Friday-Sunday was spent at Kripalu
at The Yoga of Knitting, as taught by Karen Allen. It was a fantastic workshop, and there were around 50 (!) knitters in attendance.
Thursday night, I came across the latest Vogue Knitting and noticed Karen is mentioned on the cover and there's a two page feature on her inside, so if you have the mag, go read that really quickly and gaze upon the lovely photos. All of the sweaters in the article were with her at the workshop, and they are absolutely amazing.
None of us really knew precisely what we would be working on during the workshop, but it turned out to be colorwork. Crazy, complicated colorwork. However, KA is a big fan of Kaffe Fassett's approach to color, and in breaking rules, so she taught us her way of doing color changes. I shall never look at intarsia or fair isle (or for that matter, joining a second ball of yarn in a solid color) the same way ever again. She basically taught us to tie knots (the horror!) when starting a new color, then weave the ends in as you go. Then you don't have 18 billion little ends to weave in at the end. It works pretty well (though I will say that with her preference for fingering weight yarns looks better than the worsted & DK I was using). She also taught us to steam iron(!) our knitting. I wasn't as keen on that as I felt some of my yarns lost their stitch definition like that, but it did make a difference in how the color looks.

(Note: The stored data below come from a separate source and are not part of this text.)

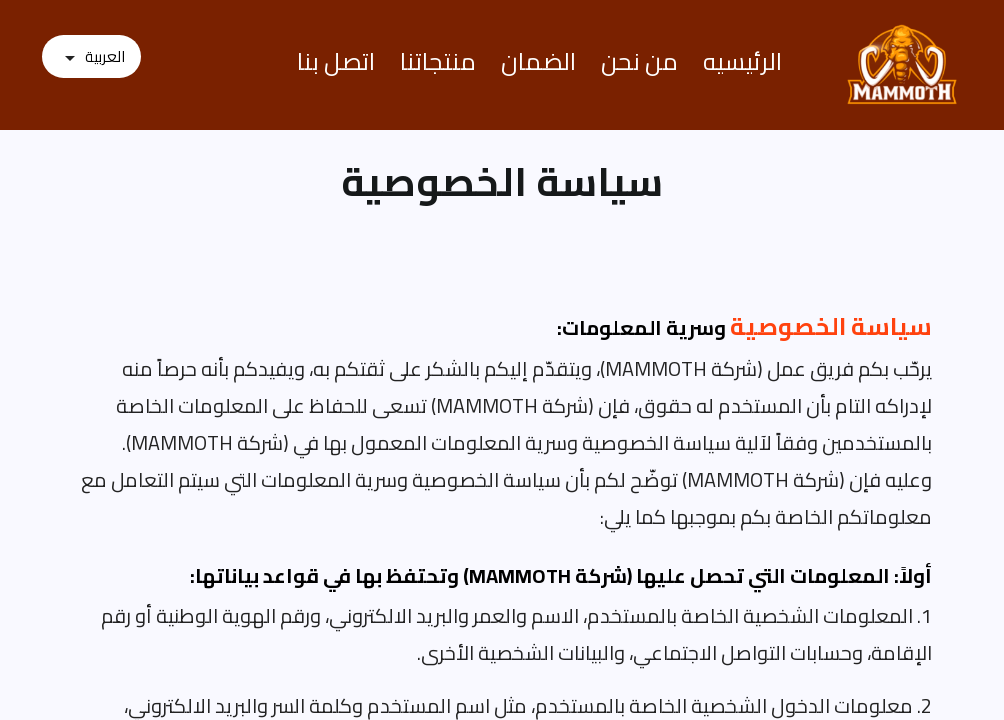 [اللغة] (91, 58)
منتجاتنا (438, 61)
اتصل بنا (336, 61)
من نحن (639, 61)
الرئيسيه (742, 61)
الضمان (538, 61) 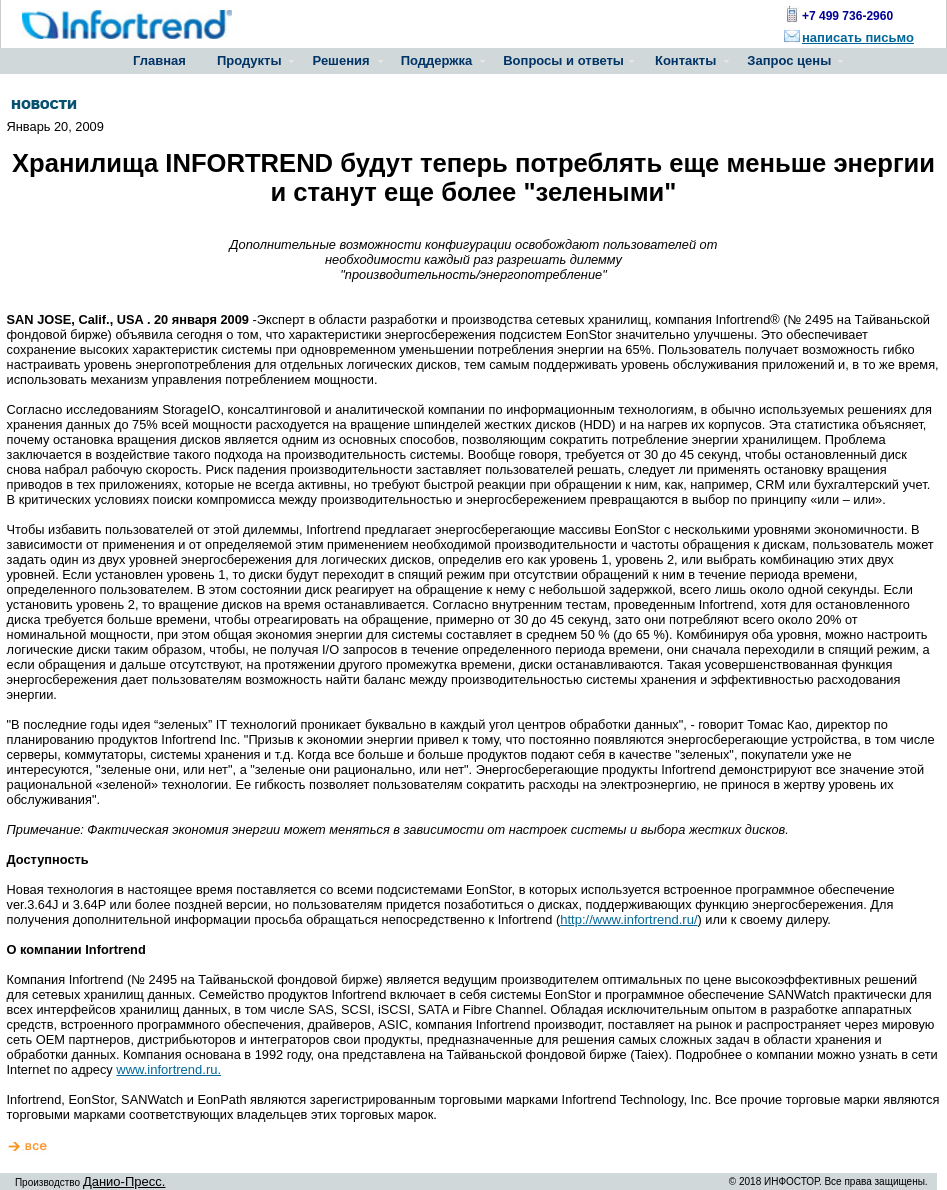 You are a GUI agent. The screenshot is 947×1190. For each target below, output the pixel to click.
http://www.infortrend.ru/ (628, 919)
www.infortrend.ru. (168, 1069)
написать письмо (858, 37) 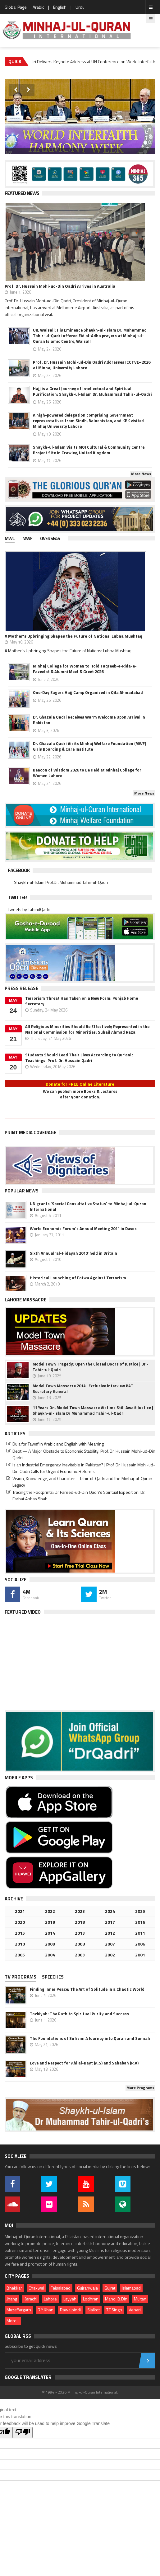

KA herself is actually working on machines a lot at the moment, as she is trying to produce sweaters for sale at a halfway reasonable price, but the general ideas really made sense for either one. I kind of almost want to try machine knitting now after some of the conversations though, and I never ever thought I'd say that.
We were working on sampler scarves (though mine may be more of a sampler wall hanging) as a way to experiment with patterns and colors. And at the end of the workshop, we laid some of the pieces out as a quilt to show what we'd done:
Fantastic stuff, huh? We had a lot of really talented people there. And you'd be shocked at how many of the people described themselves as beginners--there's no way you'd be able to tell.
Here is my piece:
I started following a chart at the bottom, but didn't do my math right, and then needed to try to keep my tension and learn the technique and read the chart and it fell apart, so I started freeforming it. I said it looked like a "Cosby sweater." Then I actually got it down and did the chart, then I freeformed some geometric shapes, then I started charting out some more graphic type things, which is where the flower, leaves (no that's not a dinosaur) and half-finished sun come in (I ran out of yarn on the plane and it was in my checked bag). Ultimately, I'd like to do a sweater or bag or something with some of those bolder graphic shapes done in a random pattern, so I'm working toward that sort of thing.
I also think this is going to be a big help if I get around to Rowan's Carlotta. Incidentally, I may have solved the issue of substituting the yarn on that one, because we visited the LYS in Lenox, MA, Colorful Stitches
and they are having a fantastic sale until February 14, including 20% off Rowan. I got some 50% off Noro Shimano while we were there, but didn't have my list of Carlotta colors with me, so I didn't grab those. However, the sale is valid on their website too. And since Wolfe is officially closed now, having been bought out by another shop, I may take the plunge on these, especially since I have a new technique to use!
Also, on the plane, I worked on the first square of my sister's wedding gift (Amanda, if you're in here, don't click that link if you don't want to spoil the surprise!
I freaked people out in the airport with my chart reading and cable needle, and stitch markers and circular needle--I got more questions on this than any other project I've worked on in a public place, I think because of the sheer number of props I was using to keep my place.
Here's the photo.
More photos from my trip (including the fabulous Berkshire views!) are here if you are interested.
I'm hoping to have more workshop photos soon too from someone else who took more than I did.
Also, Karen said she'd be teaching this workshop again in November at Kripalu, and she is probably doing a five day workshop sometime in 2006! I am so there!